** SOURCE DATA **

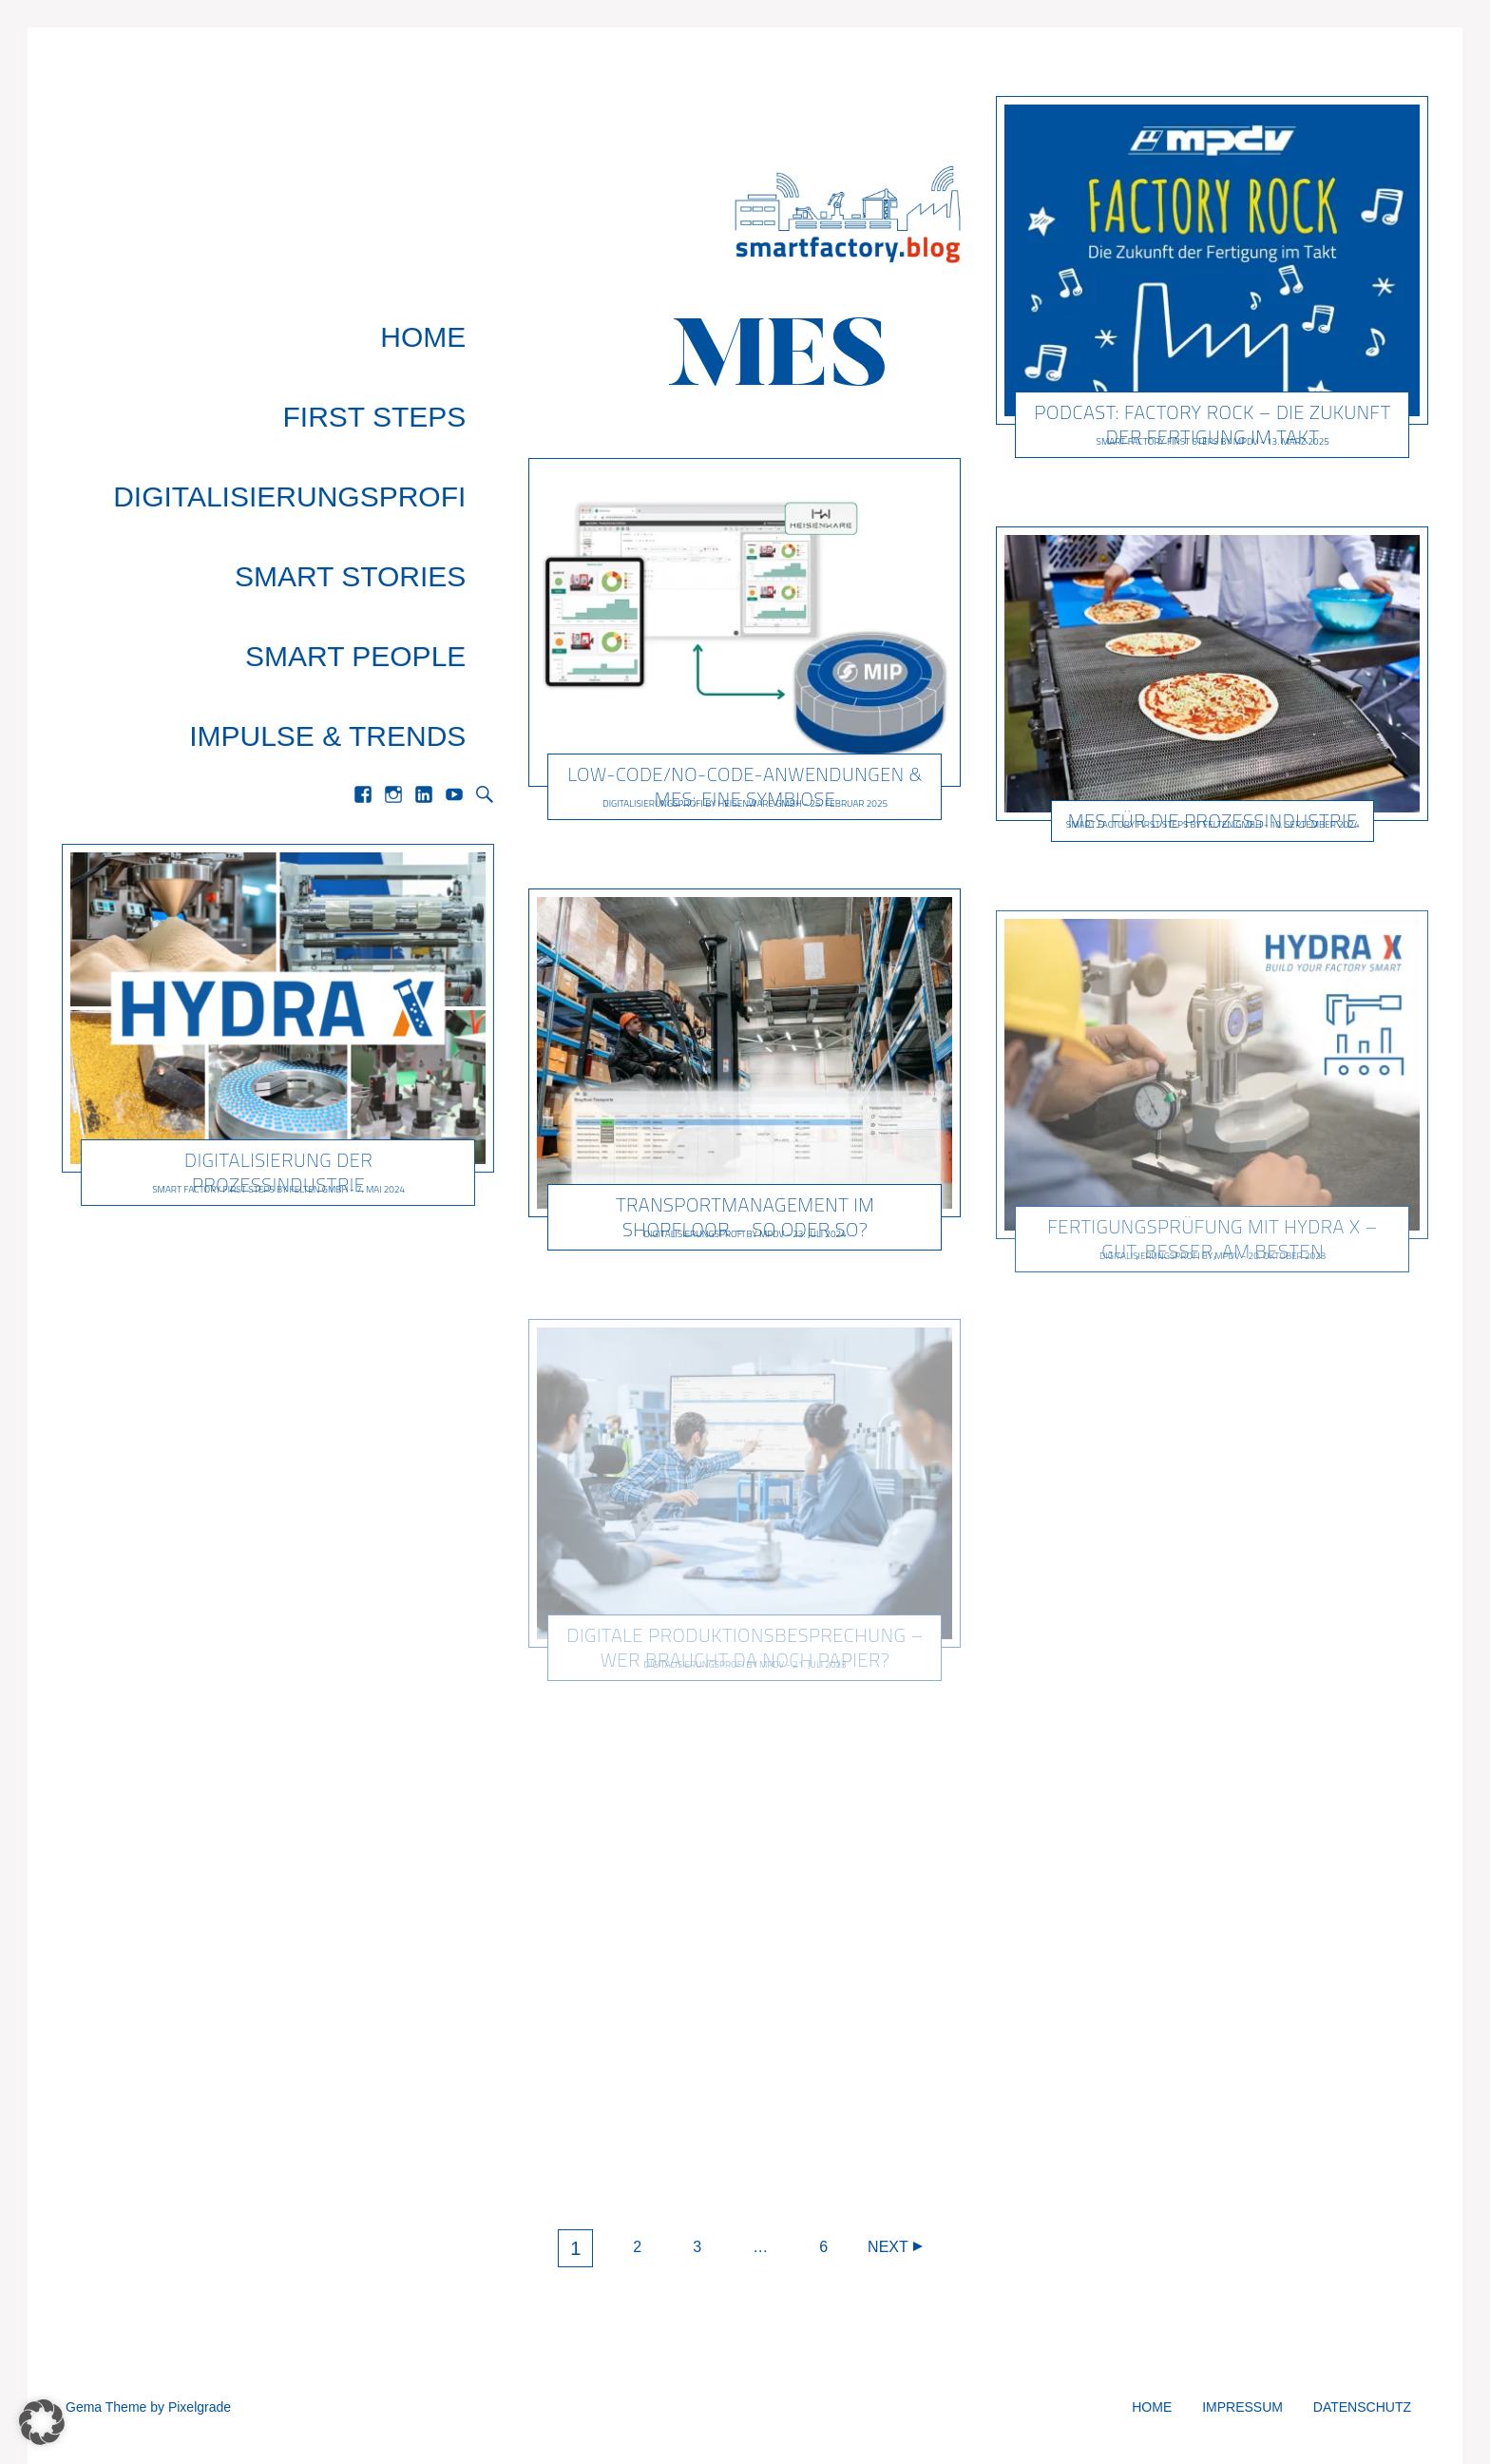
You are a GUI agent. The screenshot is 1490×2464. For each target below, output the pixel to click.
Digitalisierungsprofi (318, 397)
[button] (42, 2422)
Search (484, 560)
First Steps (403, 356)
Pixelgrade (199, 2407)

** WORK TO BE COMPLETED **
Please restate the whole listing exactly, without any of its pictures.

** ANSWER TO THIS TASK **
You are a GUI agent. The screenshot is 1490×2464. For each target below, output the pixel to click.
Digitalisierungsprofi (318, 397)
[button] (42, 2422)
Search (484, 560)
First Steps (403, 356)
Pixelgrade (199, 2407)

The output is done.